Taiwanese telco Far EasTone and Morgan Stanley are reportedly close to striking a $2.3 billion deal with MBK Partners to acquire Taiwan’s largest cable operator, China Network Systems.
The deal would allow Far EasTone to provide a bundled package of phone and cable services. The company believes this would allow it to bring costs down for consumers and provide a broader range of services.
The Wall Street Journal reports the parties have already signed a memorandum of understanding and are in the final stages of working out the full agreement.

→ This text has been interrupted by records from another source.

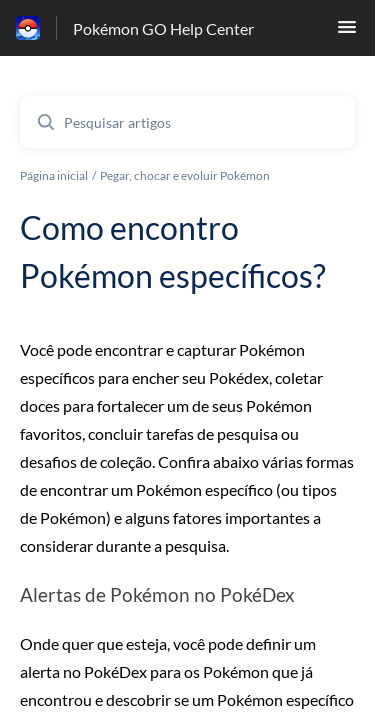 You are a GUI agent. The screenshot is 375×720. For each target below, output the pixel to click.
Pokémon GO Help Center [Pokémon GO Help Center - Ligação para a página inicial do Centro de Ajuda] (163, 28)
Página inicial (54, 175)
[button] (347, 32)
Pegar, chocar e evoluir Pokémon (185, 175) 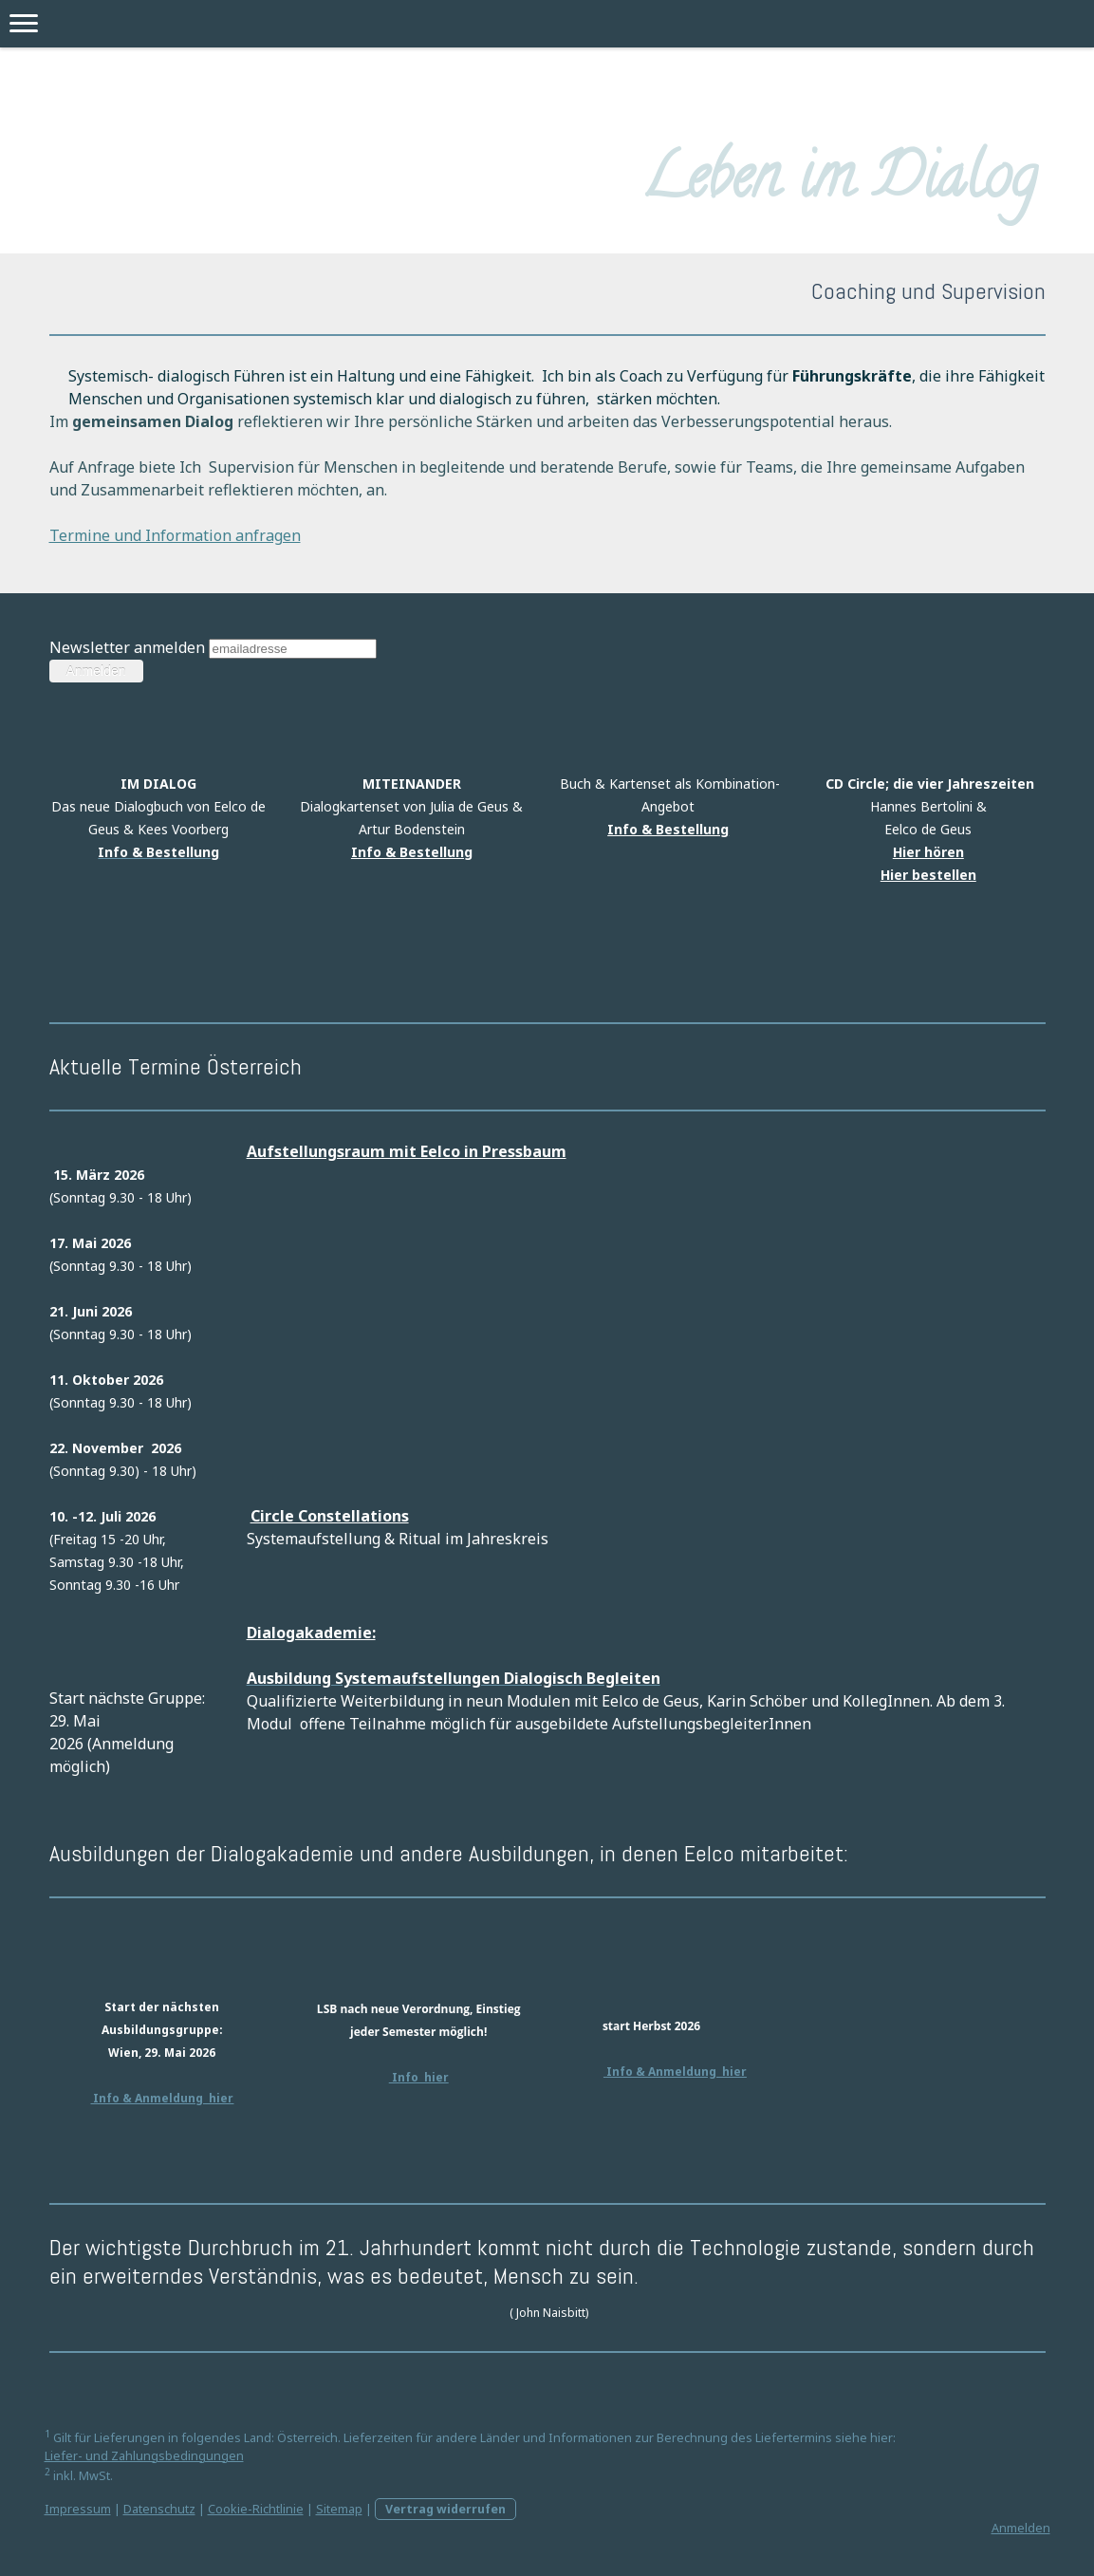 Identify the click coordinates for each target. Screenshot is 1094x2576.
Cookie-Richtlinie (256, 2509)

China Network Systems is the dominant cable provider in many major Taiwanese markets including Taipei, Taiwan’s capital city. The company has 1.3 million subscribers overall, 1 million of which are fully digital customers, as well 250,00 broadband customers
In order for telcos and cable companies keep up with content costs and mobile video demand, they have had to become more diversified to keep up with over-the-top providers such as Netflix. A trend of consolidation has swept the industries throughout the world.
In the U.S., AT&T and DirectTV are very close to solidifying a $49 billion deal. T-Mobile US and Dish Network have been rumored to be discussing a merger for quite some time. T-Mobile US’ parent company, Deutsche Telekom, has reportedly been shopping the “uncarrier” around to many different potential suitors including Comcast.
Investors outside the industry have also been trying to get a piece of the action. Liberty Global has shown interest in adding mobile assets to its European holdings, according to The Wall Street Journal.
MBK Partners, a private equity fund-management firm, has done quite well with its investment since acquiring China Network Systems in 2007. It has reportedly returned substantial capital to its investors.